MSR is relatively difficult to interact when compare to stuffs like rdtsc. You need a whole software schema to build up the APIs even though they share similar names(rdpmc).

Regarding the underlying implementation, one can find in the struct pmu data struct(/include/linux/perf_event.h) which consists of a branch of operation function pointers. Implementations pointed by these pointers are the real workers for PMU tasks.

In case of x86, the implementations are located in file /arch/x86/events/intel/core.c. Address of worker functions are assigned to corresponding function pointers in struct x86_pmu(/anch/x86/events/core.c).

Set x86_pmu_read which reads the PMU of a particular kind of event as an example, this function finally invokes x86_perf_event_update()(/arch/x86/events/core.c) to obtain PMC value via rdpmcl which involves with the ultimate assembly instruction, in a compare and swap manner.

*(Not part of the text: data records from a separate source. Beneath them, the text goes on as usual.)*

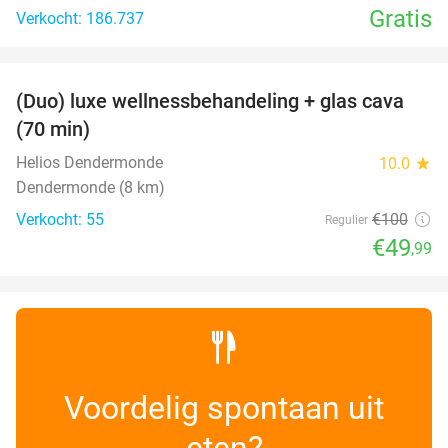
Gratis
Verkocht: 186.737
favorite_border
(Duo) luxe wellnessbehandeling + glas cava
50%
(70 min)
Helios Dendermonde
10.0
star
Dendermonde (8 km)
Verkocht: 55
€100
Regulier
€49
,99
Voordelig spontaan uit
eten?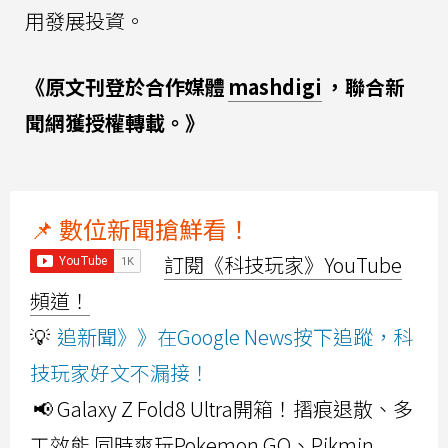
用發展投資。
《原文刊登於合作媒體
mashdigi
，聯合新
聞網獲授權轉載。》
📌 數位新聞搶鮮看！
訂閱《科技玩家》YouTube
頻道！
💡
追新聞》》在Google News按下追蹤，科
技玩家好文不漏接！
📢 Galaxy Z Fold8 Ultra開箱！摺痕退散、多
工效能 同時爽玩Pokemon GO、Pikmin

### How Does perf Obtain PMC Value via File Operation

A complete perf_event consists of the value of PMC, the critical part, and a handful of linked list, status and statistics elements. The definition is struct perf_event in /include/linux/perf_event.h.

perf_event exposes as a file descriptor to the user space applications(stat, top, record etc). These applications interact with perf_event, as well as PMU, by invoking normal file operations on corresponding file descriptors.

It appears that application just calls read on a file operations, actually, the read action has already been replaced by actions of static const struct file_operations perf_fops in /kernel/events/core.c. The real read function invoked is perf_read. This function will finally call pmu->read to stream out the PMC value.

The initialization process of perf_event and file descriptor is sys_perf_event_open in /kernel/events/core.c. The new file descriptor will be returned when success.

In real application, buildtin-stat.c for instance, __run_perf_stat consequently calls process_interval(), read_counters(), read_counter(), perf_evsel__read_counter(), perf_evsel__read_one(), perf_evsel__read(), and readn().

Multiple file descriptors/counters can be polled as same as the normal poll() operation from application’s perspective. The only difference is invoking fd’s customized poll() function.